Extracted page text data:

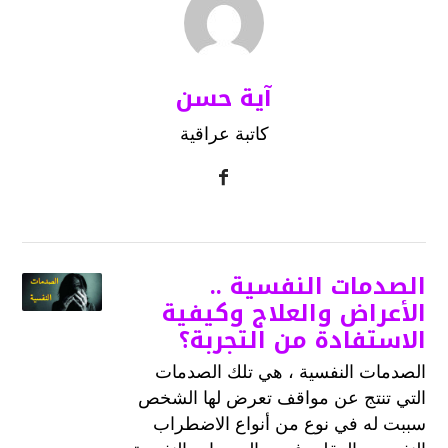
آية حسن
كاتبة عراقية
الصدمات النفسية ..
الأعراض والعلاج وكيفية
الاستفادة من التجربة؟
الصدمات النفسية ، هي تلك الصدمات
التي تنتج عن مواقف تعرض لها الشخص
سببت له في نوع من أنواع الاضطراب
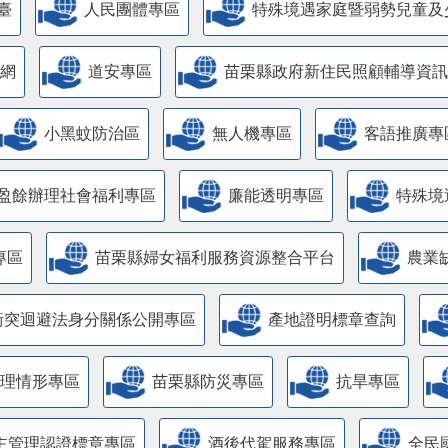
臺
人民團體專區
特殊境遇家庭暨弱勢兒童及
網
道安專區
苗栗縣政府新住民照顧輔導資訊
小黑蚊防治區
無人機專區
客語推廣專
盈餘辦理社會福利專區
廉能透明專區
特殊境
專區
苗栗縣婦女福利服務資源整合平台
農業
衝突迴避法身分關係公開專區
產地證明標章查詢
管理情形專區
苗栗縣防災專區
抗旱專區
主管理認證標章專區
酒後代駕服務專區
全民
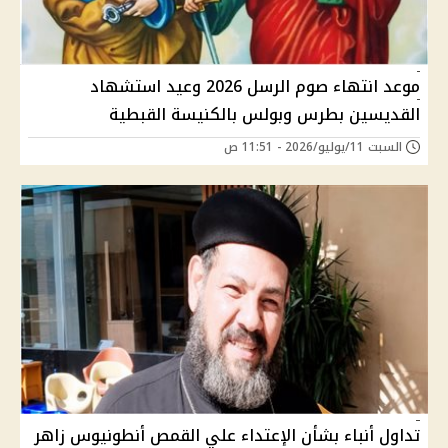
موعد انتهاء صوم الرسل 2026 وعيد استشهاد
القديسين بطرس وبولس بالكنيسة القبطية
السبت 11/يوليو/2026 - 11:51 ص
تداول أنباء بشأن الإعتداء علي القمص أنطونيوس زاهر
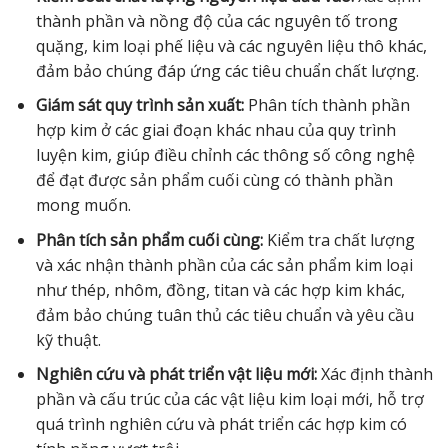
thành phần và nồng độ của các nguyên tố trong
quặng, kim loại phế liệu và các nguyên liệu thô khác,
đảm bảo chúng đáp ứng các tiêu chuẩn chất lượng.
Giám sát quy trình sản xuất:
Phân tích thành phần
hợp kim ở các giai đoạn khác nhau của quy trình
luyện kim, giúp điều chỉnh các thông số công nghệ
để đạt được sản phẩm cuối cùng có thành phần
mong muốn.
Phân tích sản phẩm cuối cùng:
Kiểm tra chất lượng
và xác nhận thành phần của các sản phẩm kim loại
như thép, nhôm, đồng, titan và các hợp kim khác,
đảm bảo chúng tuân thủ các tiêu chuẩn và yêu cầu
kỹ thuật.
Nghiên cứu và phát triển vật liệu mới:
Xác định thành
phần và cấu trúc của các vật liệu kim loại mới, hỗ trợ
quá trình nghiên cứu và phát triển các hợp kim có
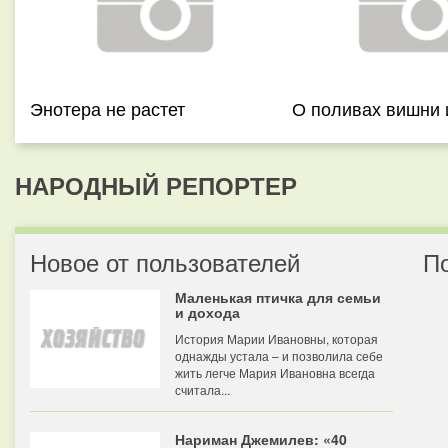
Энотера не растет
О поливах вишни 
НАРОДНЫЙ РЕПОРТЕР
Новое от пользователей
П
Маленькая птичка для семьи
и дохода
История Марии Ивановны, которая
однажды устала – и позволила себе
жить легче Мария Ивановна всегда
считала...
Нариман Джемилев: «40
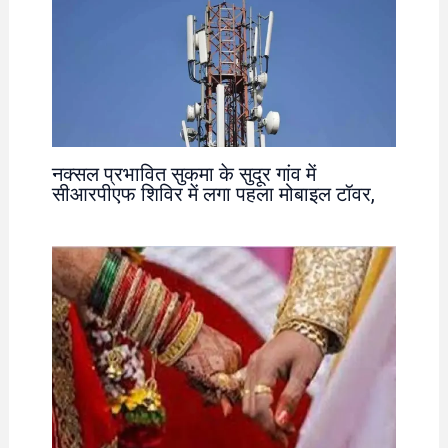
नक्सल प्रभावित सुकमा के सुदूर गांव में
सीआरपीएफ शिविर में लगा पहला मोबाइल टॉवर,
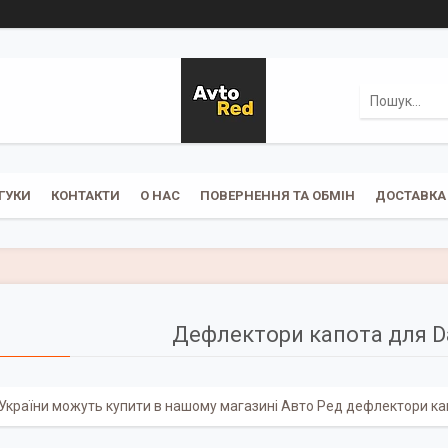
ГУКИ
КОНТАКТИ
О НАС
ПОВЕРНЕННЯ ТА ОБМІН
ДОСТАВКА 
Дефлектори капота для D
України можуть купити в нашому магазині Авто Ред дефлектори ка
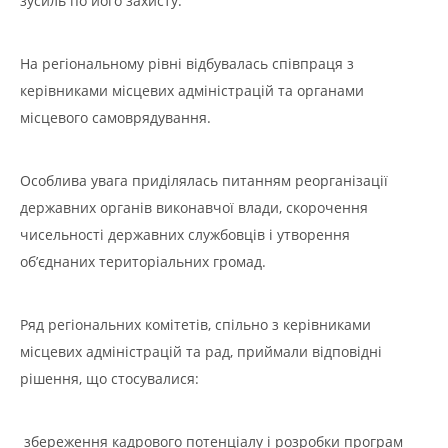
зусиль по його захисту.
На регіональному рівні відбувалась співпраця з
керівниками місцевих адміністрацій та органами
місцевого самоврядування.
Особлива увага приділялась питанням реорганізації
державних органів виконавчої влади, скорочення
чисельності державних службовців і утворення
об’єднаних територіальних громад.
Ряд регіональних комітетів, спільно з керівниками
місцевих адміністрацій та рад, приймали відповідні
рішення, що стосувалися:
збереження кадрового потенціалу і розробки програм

**EXERCISE BRIEF:** Go through the records above, find each line with the string "chúng", and copy it.

**ANSWER SPACE:**
đảm bảo chúng đáp ứng các tiêu chuẩn chất lượng.
đảm bảo chúng tuân thủ các tiêu chuẩn và yêu cầu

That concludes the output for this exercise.